BEGIN EXTRACTED MATERIAL

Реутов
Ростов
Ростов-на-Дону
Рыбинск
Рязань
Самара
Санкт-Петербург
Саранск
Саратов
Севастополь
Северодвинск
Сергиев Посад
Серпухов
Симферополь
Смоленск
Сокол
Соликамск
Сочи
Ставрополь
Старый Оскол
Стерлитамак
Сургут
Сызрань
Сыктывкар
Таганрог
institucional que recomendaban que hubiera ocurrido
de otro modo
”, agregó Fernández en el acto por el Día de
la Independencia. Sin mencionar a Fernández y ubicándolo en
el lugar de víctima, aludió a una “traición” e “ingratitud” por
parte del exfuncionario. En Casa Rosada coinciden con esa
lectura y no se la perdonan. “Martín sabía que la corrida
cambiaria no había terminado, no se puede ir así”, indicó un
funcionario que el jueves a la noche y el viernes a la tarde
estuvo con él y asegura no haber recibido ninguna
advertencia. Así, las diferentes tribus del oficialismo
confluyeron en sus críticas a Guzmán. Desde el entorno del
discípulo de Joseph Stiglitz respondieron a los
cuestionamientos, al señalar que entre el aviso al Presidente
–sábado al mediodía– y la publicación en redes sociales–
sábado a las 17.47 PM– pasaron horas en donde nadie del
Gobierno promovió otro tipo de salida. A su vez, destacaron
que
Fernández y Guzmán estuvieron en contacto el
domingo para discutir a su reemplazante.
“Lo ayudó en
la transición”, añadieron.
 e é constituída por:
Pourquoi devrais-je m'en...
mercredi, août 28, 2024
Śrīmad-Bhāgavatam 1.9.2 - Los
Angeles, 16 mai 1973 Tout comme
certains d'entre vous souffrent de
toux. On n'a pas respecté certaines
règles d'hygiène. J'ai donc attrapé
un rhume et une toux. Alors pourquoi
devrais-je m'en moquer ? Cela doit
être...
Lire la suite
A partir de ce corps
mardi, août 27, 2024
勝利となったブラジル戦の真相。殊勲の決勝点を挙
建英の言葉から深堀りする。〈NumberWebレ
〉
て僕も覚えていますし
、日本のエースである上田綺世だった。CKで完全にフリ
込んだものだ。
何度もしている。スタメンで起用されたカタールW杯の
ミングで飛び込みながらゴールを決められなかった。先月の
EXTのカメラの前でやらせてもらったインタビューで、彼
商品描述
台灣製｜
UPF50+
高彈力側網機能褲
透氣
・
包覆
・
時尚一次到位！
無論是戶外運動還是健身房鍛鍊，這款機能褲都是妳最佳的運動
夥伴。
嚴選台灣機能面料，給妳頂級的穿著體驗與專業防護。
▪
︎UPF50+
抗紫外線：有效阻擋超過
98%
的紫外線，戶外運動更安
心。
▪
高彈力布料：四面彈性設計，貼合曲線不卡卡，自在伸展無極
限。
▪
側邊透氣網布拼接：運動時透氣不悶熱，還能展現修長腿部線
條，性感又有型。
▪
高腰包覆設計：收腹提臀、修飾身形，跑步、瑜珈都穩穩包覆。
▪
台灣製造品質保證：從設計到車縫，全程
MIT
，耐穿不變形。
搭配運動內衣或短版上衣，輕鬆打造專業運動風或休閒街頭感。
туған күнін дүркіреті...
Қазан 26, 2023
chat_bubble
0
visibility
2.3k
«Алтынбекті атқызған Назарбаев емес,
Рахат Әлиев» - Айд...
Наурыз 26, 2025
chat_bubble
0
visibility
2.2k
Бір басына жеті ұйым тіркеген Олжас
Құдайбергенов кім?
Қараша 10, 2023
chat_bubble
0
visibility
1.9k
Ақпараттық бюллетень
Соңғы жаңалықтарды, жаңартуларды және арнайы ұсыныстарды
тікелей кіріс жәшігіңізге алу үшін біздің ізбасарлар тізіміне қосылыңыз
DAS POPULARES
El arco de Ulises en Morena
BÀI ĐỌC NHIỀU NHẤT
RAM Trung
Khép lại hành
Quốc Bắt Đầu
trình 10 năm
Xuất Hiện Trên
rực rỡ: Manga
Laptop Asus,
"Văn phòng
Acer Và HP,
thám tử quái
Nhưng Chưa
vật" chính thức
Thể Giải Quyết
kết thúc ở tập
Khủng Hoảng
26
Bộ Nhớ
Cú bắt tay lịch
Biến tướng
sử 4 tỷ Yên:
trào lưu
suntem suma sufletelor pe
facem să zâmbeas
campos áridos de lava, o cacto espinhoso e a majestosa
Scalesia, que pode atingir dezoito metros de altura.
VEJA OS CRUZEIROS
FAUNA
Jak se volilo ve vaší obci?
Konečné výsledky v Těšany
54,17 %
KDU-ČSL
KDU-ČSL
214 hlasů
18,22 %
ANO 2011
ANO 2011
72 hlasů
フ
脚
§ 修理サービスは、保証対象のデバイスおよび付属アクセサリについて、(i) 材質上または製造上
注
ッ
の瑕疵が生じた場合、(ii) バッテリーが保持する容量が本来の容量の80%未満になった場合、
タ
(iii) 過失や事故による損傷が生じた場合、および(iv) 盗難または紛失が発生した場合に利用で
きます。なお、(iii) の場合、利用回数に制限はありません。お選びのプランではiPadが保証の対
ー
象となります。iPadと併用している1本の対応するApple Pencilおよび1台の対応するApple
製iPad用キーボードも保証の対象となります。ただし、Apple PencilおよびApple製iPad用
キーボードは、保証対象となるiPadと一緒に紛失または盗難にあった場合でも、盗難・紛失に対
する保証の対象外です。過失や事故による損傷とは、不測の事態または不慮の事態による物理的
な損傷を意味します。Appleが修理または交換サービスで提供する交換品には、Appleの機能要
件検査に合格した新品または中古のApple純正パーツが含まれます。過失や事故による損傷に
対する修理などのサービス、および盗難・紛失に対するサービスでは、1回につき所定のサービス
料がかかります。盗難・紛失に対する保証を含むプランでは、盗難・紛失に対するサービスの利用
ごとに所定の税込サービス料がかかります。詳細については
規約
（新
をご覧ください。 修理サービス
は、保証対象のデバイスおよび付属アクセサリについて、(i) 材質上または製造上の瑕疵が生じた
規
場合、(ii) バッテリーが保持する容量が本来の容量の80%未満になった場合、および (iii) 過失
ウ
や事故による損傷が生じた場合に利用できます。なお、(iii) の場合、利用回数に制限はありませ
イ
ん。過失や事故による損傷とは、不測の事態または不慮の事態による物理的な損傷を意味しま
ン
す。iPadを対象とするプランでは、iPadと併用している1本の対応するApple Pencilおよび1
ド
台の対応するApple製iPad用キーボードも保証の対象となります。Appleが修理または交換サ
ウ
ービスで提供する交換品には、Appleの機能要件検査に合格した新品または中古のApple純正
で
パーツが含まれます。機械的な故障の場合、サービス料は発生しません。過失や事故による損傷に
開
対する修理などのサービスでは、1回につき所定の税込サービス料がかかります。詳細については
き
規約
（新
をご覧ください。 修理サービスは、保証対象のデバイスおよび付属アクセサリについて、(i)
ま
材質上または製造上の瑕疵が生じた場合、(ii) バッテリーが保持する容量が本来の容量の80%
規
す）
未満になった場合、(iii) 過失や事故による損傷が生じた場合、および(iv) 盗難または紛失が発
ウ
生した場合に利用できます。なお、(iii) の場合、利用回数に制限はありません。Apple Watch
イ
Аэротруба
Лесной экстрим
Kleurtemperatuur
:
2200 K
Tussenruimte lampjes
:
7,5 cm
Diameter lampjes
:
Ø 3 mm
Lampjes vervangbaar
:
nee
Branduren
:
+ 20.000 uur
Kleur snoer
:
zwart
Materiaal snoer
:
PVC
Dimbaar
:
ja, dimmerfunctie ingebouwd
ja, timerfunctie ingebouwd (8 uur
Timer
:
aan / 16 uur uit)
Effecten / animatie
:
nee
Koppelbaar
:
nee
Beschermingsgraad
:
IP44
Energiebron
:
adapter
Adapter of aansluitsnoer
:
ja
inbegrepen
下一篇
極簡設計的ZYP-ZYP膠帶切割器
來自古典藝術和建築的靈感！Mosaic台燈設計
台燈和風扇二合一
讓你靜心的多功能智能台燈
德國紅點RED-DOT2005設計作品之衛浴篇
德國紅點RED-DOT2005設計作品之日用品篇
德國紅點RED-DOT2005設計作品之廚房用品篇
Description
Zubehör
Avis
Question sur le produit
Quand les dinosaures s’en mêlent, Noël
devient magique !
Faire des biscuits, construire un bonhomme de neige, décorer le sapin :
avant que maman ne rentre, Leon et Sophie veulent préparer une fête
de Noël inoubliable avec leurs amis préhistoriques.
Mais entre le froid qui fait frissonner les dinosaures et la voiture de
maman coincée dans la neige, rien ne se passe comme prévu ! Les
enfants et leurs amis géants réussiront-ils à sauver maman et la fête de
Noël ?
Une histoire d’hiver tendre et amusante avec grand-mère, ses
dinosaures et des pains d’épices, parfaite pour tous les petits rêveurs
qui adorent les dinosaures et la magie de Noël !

END EXTRACTED MATERIAL

[TASK INSTRUCTIONS]: In the listing above, locate the line containing "搭配運動內衣或短版上衣，輕鬆打造專業運動風或休閒街頭感。" and the line containing "тікелей кіріс жәшігіңізге". Transcribe those two lines and everything between them, exactly as written.

[ANSWER FOR THIS EXERCISE]:
搭配運動內衣或短版上衣，輕鬆打造專業運動風或休閒街頭感。
туған күнін дүркіреті...
Қазан 26, 2023
chat_bubble
0
visibility
2.3k
«Алтынбекті атқызған Назарбаев емес,
Рахат Әлиев» - Айд...
Наурыз 26, 2025
chat_bubble
0
visibility
2.2k
Бір басына жеті ұйым тіркеген Олжас
Құдайбергенов кім?
Қараша 10, 2023
chat_bubble
0
visibility
1.9k
Ақпараттық бюллетень
Соңғы жаңалықтарды, жаңартуларды және арнайы ұсыныстарды
тікелей кіріс жәшігіңізге алу үшін біздің ізбасарлар тізіміне қосылыңыз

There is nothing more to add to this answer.